Recipe By: Adapted from Lena’s Kitchen blog
Servings: 8

1 1/2 pounds boneless skinless chicken thighs — cut into 1 1/2″ cubes (see NOTE below)
2 whole corn on the cob — husked, and cut into 1″ coins
2 whole poblano peppers — trimmed, cut into 1-1/2″ pieces
1/2 small red onion — cut into 2-inch pieces
5 tablespoons safflower oil
1 1/2 tablespoons taco seasoning
1/2 teaspoon kosher salt
1/3 cup sour cream
4 tablespoons cilantro — finely chopped, then remove about 2 tbsp for garnish
1 small lime — zested and juiced
1 tbsp Tajin seasoning
1/2 teaspoon ground cumin
1/4 cup Coija cheese — grated
more Tajin seasoning, cilantro and Cotija cheese

NOTE: If you’d prefer to use chicken breasts, cut them into similar-sized pieces as the chicken thighs and grill the kabobs for a shorter period of time – 1-2 minutes less, but still cooked to 165°F internal temperature.

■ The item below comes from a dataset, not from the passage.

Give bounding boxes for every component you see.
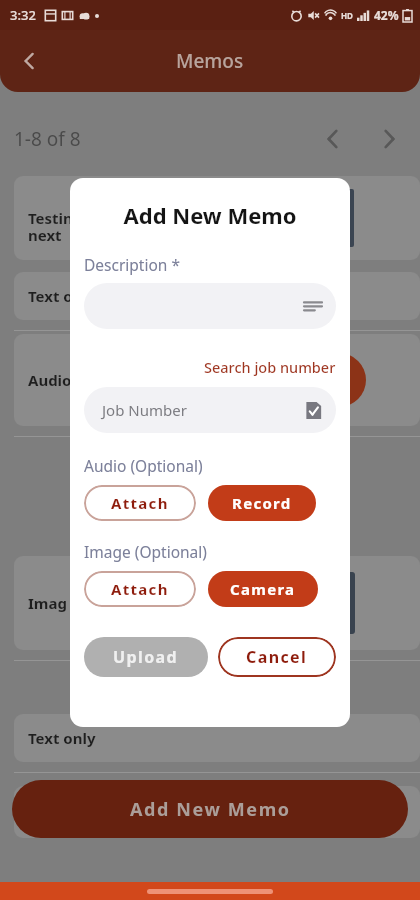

1. Preheat the grill to medium high – about 400ºF.
2. Combine 4 tablespoons of safflower oil and taco seasoning in a bowl. Add chicken and toss to coat. Refrigerate chicken for an hour or two, covered.

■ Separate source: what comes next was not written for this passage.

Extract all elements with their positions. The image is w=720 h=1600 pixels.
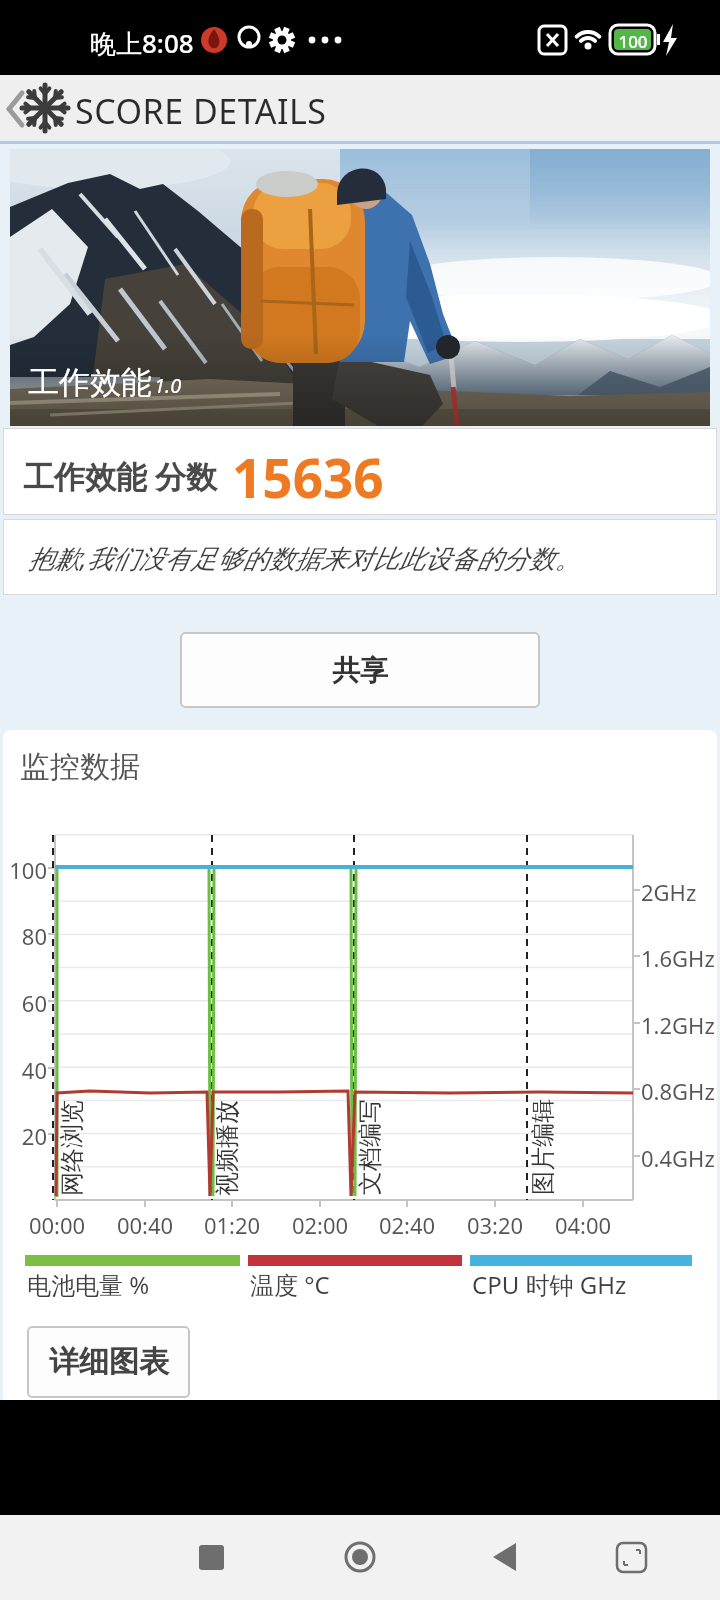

3. Using skewers, thread the chicken, corn pieces, red onions, and poblano chiles, alternating until filled. Add the remaining 1 tablespoon of oil in the same bowl the chicken was in and lightly brush the corn, onions, and jalapeno pieces. Sprinkle all skewers with salt on both sides.

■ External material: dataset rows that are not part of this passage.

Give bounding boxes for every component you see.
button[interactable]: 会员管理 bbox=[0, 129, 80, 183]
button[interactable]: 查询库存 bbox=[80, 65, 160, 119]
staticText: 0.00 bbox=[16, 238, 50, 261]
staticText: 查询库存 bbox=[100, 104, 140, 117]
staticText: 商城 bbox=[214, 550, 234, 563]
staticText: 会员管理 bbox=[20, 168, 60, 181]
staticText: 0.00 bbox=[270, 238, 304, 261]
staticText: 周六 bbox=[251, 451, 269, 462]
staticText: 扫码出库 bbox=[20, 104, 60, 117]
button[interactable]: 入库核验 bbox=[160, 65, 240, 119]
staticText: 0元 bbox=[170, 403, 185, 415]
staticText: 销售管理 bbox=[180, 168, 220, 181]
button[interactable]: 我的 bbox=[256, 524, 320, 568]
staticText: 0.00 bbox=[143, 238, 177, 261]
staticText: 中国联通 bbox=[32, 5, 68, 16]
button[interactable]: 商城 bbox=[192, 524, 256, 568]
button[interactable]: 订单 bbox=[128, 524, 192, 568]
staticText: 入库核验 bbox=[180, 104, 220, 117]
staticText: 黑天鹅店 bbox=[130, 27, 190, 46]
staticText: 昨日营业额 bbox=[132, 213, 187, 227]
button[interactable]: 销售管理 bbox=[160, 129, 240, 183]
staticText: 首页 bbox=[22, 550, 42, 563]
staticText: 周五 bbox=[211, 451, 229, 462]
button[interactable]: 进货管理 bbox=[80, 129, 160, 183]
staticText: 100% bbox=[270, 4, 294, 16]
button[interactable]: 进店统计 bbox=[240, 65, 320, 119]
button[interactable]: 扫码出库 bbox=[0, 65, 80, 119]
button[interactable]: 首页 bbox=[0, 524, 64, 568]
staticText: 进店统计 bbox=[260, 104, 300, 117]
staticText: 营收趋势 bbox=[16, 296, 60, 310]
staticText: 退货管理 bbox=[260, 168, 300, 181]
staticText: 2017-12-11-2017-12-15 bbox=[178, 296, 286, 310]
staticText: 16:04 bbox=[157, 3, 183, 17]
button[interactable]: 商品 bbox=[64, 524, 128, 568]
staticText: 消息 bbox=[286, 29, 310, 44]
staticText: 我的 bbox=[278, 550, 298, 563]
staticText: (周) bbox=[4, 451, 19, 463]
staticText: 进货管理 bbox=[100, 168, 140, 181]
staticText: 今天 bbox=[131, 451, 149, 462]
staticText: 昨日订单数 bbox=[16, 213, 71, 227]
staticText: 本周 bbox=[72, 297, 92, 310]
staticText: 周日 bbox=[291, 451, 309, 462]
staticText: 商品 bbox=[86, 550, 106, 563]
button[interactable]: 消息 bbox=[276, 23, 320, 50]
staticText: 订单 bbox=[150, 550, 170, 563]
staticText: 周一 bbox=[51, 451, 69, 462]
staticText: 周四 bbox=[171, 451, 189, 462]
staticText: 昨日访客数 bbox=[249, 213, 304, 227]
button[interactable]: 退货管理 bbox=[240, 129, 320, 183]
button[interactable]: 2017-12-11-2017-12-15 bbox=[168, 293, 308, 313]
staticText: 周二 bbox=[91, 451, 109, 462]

4. Grill over medium heat for 8-10 minutes, flipping halfway. Use an instant read thermometer to check the chicken – remove when the center has reached 165ºF.
5. SAUCE: Combine sour cream, 1 tablespoon of Tajin seasoning, cumin, lime zest, juice, and cilantro in a small bowl. Mix well. Mixture may be too thick to drizzle, so add water to thin it to a sauce consistency, about a tablespoon or less.
6. SERVING: Place the skewers on a serving plate. Drizzle the sauce on top, and sprinkle with Tajin seasoning, cilantro, and cotija cheese. The kabobs will cool quickly, so serve immediately.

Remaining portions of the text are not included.